LAND LOSS

  • The last 15 years have seen rampant development as a response to growing number of tourists and ex-pats. Source
     

  • Many who settle here build private homes with pools in the middle of the working agricultural landscape.  Source
     

  • Land speculation and money laundering have created a real estate bubble. Sellers' exorbitant profits have fomented a sense of entitlement and greed on a scale not seen previously. This greed supersedes thousands of years of a sacred relationship with the land and threatens the future of Balinese culture. Source
     

  • Current land use legislation attempts to curtail development but fails to address the underlying reason why farmers are pushed to sell their land. Farming is not subsisidized by the government and cannot compete with the economic gains offered in tourism. Further, the laws are often not enforced due to corruption and bribery. Source
     

  • For families whose only asset is their inherited land, the lure of selling it for a large sum of money is great. Source

Farmland is being developed for tourism at a rate of 1,000 - 3,000 hectare per year

 

WATER SCARCITY 

Bali's 13 million annual visitors demand large quantities of fresh water. The demand requires greater capacity than the island can distribute. All Indicators foresee annual increases in tourism.  Source  (updated 2017)

  • In 2015, water shortages became the reality in over-developed southern region, therefore water was diverted from villages Source
     

  • Water use in hotels and villas far exceeds usage by sawah/subak and traditional homes. Source
     

  • This mismanaged resource  has disrupted the island's ecosystem and traditional resource management. Source
     

  • Development fragments farms, the canals of the subak and natural habitats, disrupting the flow of water. Source

Over 50% (1.7 million ) Balinese have already lost their access to fresh water

Please read this pdf brochure for an update on the WATER CRISIS:  

 

 

 

 

 

 

FOOD INSECURITY

 
  • Unprecedented extreme weather caused by climate change have confused the planting schedule and ruined harvests. Source
     

  • Overdependency on mono-crops leaves no room for alternatives in the case of a poor season.
     

  • Bali runs the risk of not being able to provide for itself as the value of the farmer decreases and employment is sought elsewhere.
     

  • Bali already relies on imported rice from other countries including Vietnam, India and Myanmar. Imported rice comes with the risk of unknown contamination.
     

  • Decades of monocropping and chemical abuse have rendered Bali's once-fertile volcanic soil drier and nutrient-deficient.
     

  • Bali's enormous tourist population threatens food security: an island of 4 million residents, Bali receives and feeds an additional 13 million visitors a year. Source

Bali already imports 600,000 tons of rice per year

 

 

ECONOMIC INEQUALITY

  • Though tourists come to Bali to admire the beauty of the sawah, the farmers receive no direct economic benefit from their visits. 
     

  • Land use laws restricting the sale of farmland never recognize that the farmer's only asset is his land nor provide any opportunity for bettering their financial prospects. 
     

  • Tourism has granted Bali (Badung) the 2nd highest GNP in Indonesia, yet as the population moves into the middle class, the farmer is left behind.  

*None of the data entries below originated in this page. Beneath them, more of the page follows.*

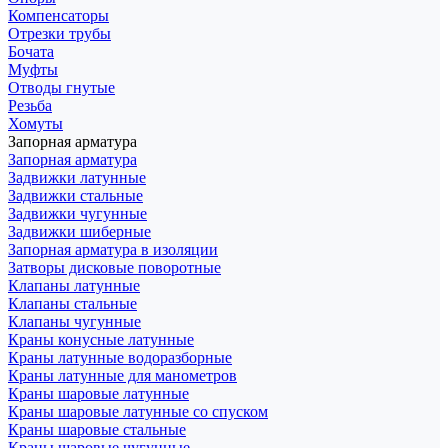
Компенсаторы
Отрезки трубы
Бочата
Муфты
Отводы гнутые
Резьба
Хомуты
Запорная арматура
Запорная арматура
Задвижки латунные
Задвижки стальные
Задвижки чугунные
Задвижки шиберные
Запорная арматура в изоляции
Затворы дисковые поворотные
Клапаны латунные
Клапаны стальные
Клапаны чугунные
Краны конусные латунные
Краны латунные водоразборные
Краны латунные для манометров
Краны шаровые латунные
Краны шаровые латунные со спуском
Краны шаровые стальные
Краны шаровые чугунные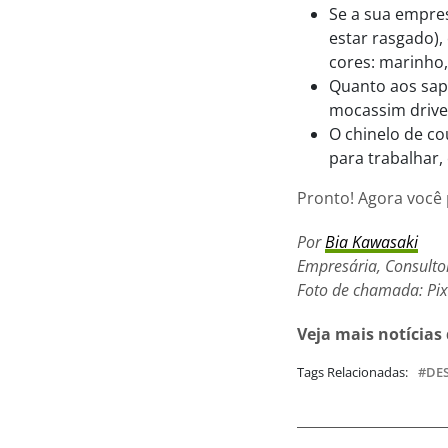
Se a sua empres
estar rasgado),
cores: marinho,
Quanto aos sapa
mocassim drive
O chinelo de c
para trabalhar,
Pronto! Agora você 
Por
Bia Kawasaki
Empresária, Consultor
Foto de chamada: Pi
Veja mais notícias
Tags Relacionadas:
DE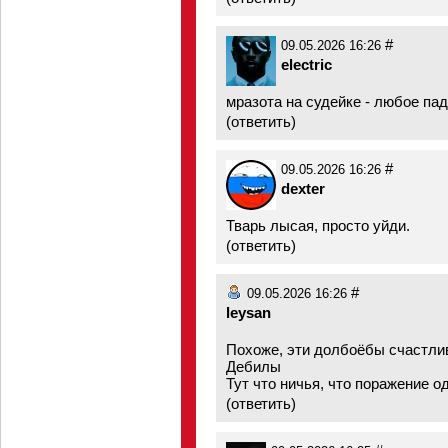
#
09.05.2026 16:26
electric
мразота на судейке - любое пад
(
ответить
)
#
09.05.2026 16:26
dexter
Тварь лысая, просто уйди.
(
ответить
)
#
09.05.2026 16:26
leysan
Похоже, эти долбоёбы счастлив
Дебилы
Тут что ничья, что поражение о
(
ответить
)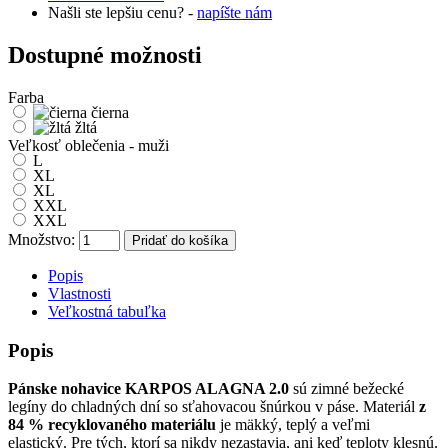
Našli ste lepšiu cenu? -
napíšte nám
Dostupné možnosti
Farba
čierna
žltá
Veľkosť oblečenia - muži
L
XL
XL
XXL
XXL
Množstvo:
Pridať do košíka
Popis
Vlastnosti
Veľkostná tabuľka
Popis
Pánske nohavice KARPOS ALAGNA 2.0
sú zimné bežecké
legíny do chladných dní so sťahovacou šnúrkou v páse. Materiál
z
84 % recyklovaného materiálu
je mäkký, teplý a veľmi
elastický. Pre tých, ktorí sa nikdy nezastavia, ani keď teploty klesnú.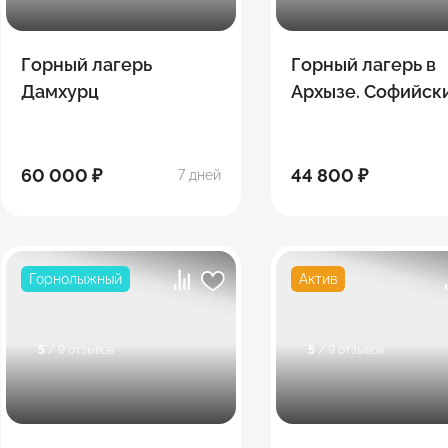
Горный лагерь
Горный лагерь в
Дамхурц
Архызе. Софийск
озёра
60 000 ₽
44 800 ₽
7 дней
Горнолыжный
Актив
5
/ 9 отзывов
5
/ 9 отзывов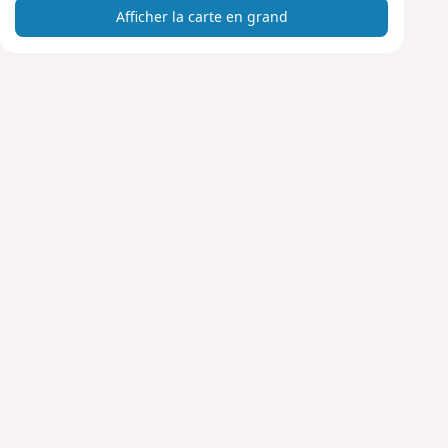
Afficher la carte en grand
t
e
e
n
g
r
a
n
d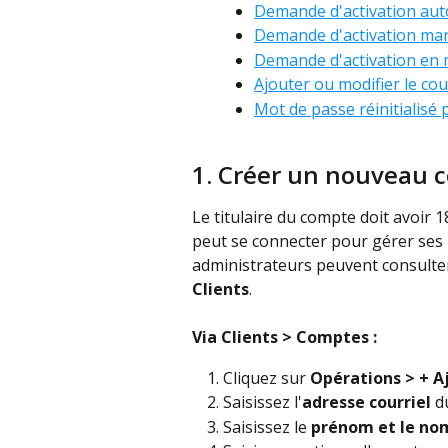
Demande d'activation au
Demande d'activation ma
Demande d'activation en
Ajouter ou modifier le cour
Mot de passe réinitialisé
1. Créer un nouveau c
Le titulaire du compte doit avoir 18
peut se connecter pour gérer ses 
administrateurs peuvent consulter 
Clients
.
Via Clients > Comptes :
Cliquez sur 
Opérations > + 
Saisissez l'
adresse courriel
 d
Saisissez le 
prénom et le no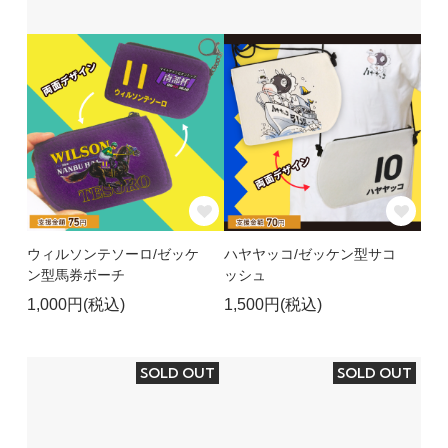
ウィルソンテソーロ/ゼッケ
ハヤヤッコ/ゼッケン型サコ
ン型馬券ポーチ
ッシュ
1,000円(税込)
1,500円(税込)
SOLD OUT
SOLD OUT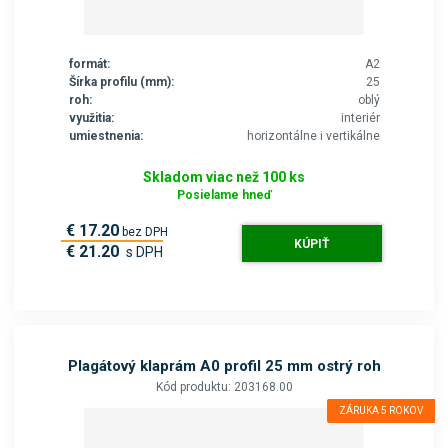
formát:
A2
Šírka profilu (mm):
25
roh:
oblý
využitia:
interiér
umiestnenia:
horizontálne i vertikálne
Skladom viac než 100 ks
Posielame hneď
€ 17.20
bez DPH
KÚPIŤ
€ 21.20
s DPH
Plagátový klaprám A0 profil 25 mm ostrý roh
Kód produktu: 203168.00
ZÁRUKA 5 ROKOV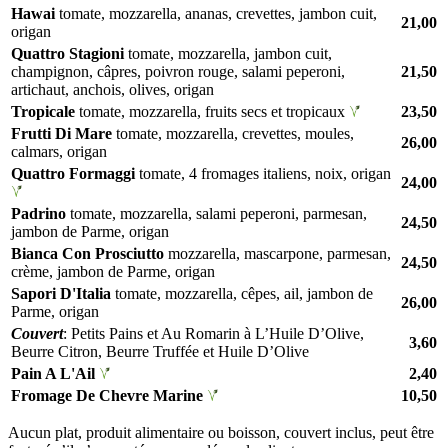
Hawai
tomate, mozzarella, ananas, crevettes, jambon cuit,
21,00
origan
Quattro Stagioni
tomate, mozzarella, jambon cuit,
champignon, câpres, poivron rouge, salami peperoni,
21,50
artichaut, anchois, olives, origan
Tropicale
tomate, mozzarella, fruits secs et tropicaux
23,50
Frutti Di Mare
tomate, mozzarella, crevettes, moules,
26,00
calmars, origan
Quattro Formaggi
tomate, 4 fromages italiens, noix, origan
24,00
Padrino
tomate, mozzarella, salami peperoni, parmesan,
24,50
jambon de Parme, origan
Bianca Con Prosciutto
mozzarella, mascarpone, parmesan,
24,50
crème, jambon de Parme, origan
Sapori D'Italia
tomate, mozzarella, cêpes, ail, jambon de
26,00
Parme, origan
Couvert
: Petits Pains et Au Romarin à L’Huile D’Olive,
3,60
Beurre Citron, Beurre Truffée et Huile D’Olive
Pain A L'Ail
2,40
Fromage De Chevre Marine
10,50
Aucun plat, produit alimentaire ou boisson, couvert inclus, peut être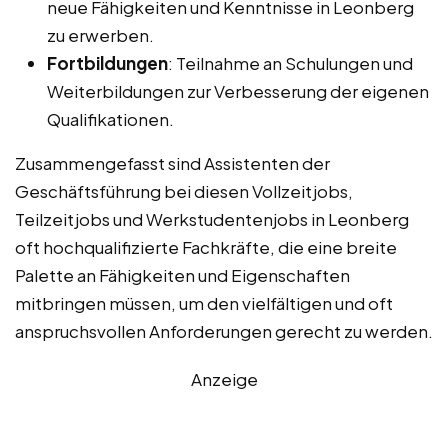
neue Fähigkeiten und Kenntnisse in Leonberg
zu erwerben.
Fortbildungen
: Teilnahme an Schulungen und
Weiterbildungen zur Verbesserung der eigenen
Qualifikationen.
Zusammengefasst sind Assistenten der
Geschäftsführung bei diesen Vollzeitjobs,
Teilzeitjobs und Werkstudentenjobs in Leonberg
oft hochqualifizierte Fachkräfte, die eine breite
Palette an Fähigkeiten und Eigenschaften
mitbringen müssen, um den vielfältigen und oft
anspruchsvollen Anforderungen gerecht zu werden.
Anzeige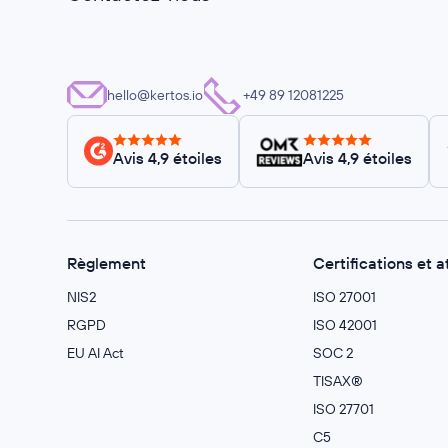
hello@kertos.io
+49 89 12081225
Avis 4,9 étoiles
Avis 4,9 étoiles
Règlement
Certifications et a
NIS2
ISO 27001
RGPD
ISO 42001
EU AI Act
SOC 2
TISAX®
ISO 27701
C5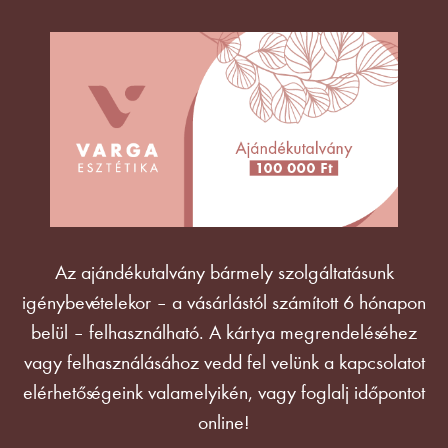
Az ajándékutalvány bármely szolgáltatásunk
igénybevételekor – a vásárlástól számított 6 hónapon
belül – felhasználható. A kártya megrendeléséhez
vagy felhasználásához vedd fel velünk a kapcsolatot
elérhetőségeink valamelyikén, vagy foglalj időpontot
online!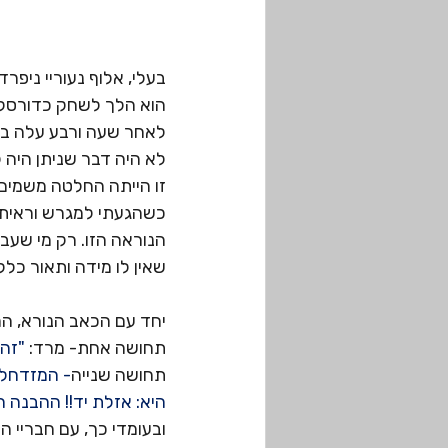
בעלי, אלוף נעוריי ניפרד
הוא הלך לשחק כדורסל,
לאחר שעה ורבע עלה ב
לא היה דבר שניתן היה 
זו הייתה החלטה משמים או
כשהגעתי למגרש וראיתי א
הנוראה הזו. רק מי שעבר
שאין לו מידה ותאור כלל
יחד עם הכאב הנורא, הר
תחושה אחת- מרד:
 "זה
תחושה שנייה
- המזדחלת
היא: אזלת יד!! ההבנה 
ובעומדי כך, עם חבריי ה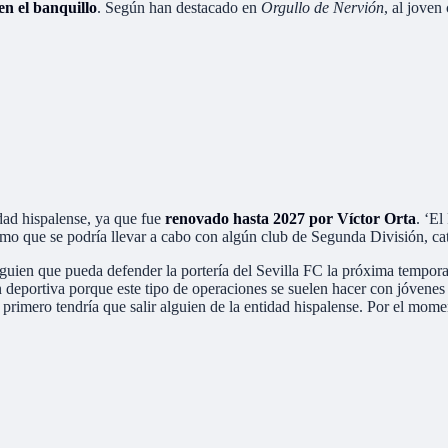
en el banquillo
. Según han destacado en
Orgullo de Nervión
, al joven
dad hispalense, ya que fue
renovado hasta 2027 por Víctor Orta
. ‘E
amo que se podría llevar a cabo con algún club de Segunda División, ca
lguien que pueda defender la portería del Sevilla FC la próxima tempor
 deportiva porque este tipo de operaciones se suelen hacer con jóvenes q
 primero tendría que salir alguien de la entidad hispalense. Por el mome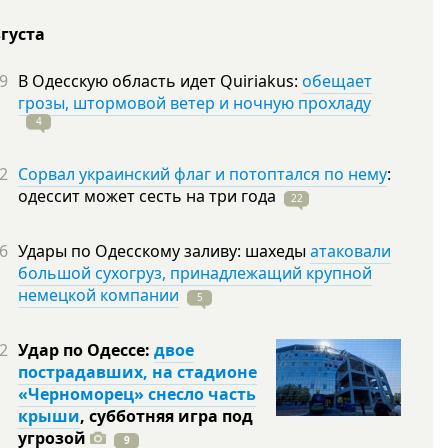
вгуста
9
В Одесскую область идет Quiriakus:
обещает
грозы, штормовой ветер и ночную прохладу
4
2
Сорвал украинский флаг и потоптался по нему
:
одессит может сесть на три
года
22
6
Удары по Одесскому заливу: шахеды
атаковали
большой сухогруз, принадлежащий крупной
немецкой компании
5
2
Удар по Одессе:
двое
пострадавших, на стадионе
«Черноморец» снесло часть
крыши
, субботняя игра под
угрозой
9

The majority of Balinese families farm, but most derive their income from other sources

 

HEALTH PROBLEMS

  • Chemical fertilizer and pesticides used in agriculture have increased the rate of cancers among the population. Source
     

  • Chemical products also enter the water table, killing aquatic species and endangering public drinking water supply. 
     

  • Most Balinese eat massive quantities of a hybrid white rice that lacks nutritional content and fiber and has a high glycemic index, creating a paradox of nutritional starvation and diabetes. Source
     

  • Lack of nutrients in the standard daily diet cause a host of other health problems that create a large financial burden on society and inhibit active lifestyles. The connection between diet and health has not been emphasized in education. 

 

7.6 million people in Indonesia have Type II diabetes

 

 

IDENTITY LOSS

  • Rice cultivation is a gift given to the Balinese by Dewi Sri, the Goddess of Rice. Water, a gift from the Goddess of the Lake, is the singular most important aspect of Balinese prayer, ritual and life. Source 
     

  • Though Balinese culture has remained remarkably intact through colonialism, occupation and globalization, the new threats posed to agriculture could finally dismantle a fundamental of Balinese identity. Source
     

  • The tourist industry has created a new middle class with new Western values that often conflict with those of traditional society. Source
     

  • Though Bali has retained its cultural and spiritual heritage through a long history of occupation, colonization and globalization, escalating numbers of tourists on this island as well as a growing disparity between the tourist industry and other sectors have finally begun to place a strain on traditional values.
     

  • Real estate speculation  has created a real estate bubble that currently allows families to sell their ancestral farmland for exorbitant profits. Except for some major cities, prices here are higher than in the USA.  Due to this, ethical challenges have risen as people change the way they think; personal gain over community good.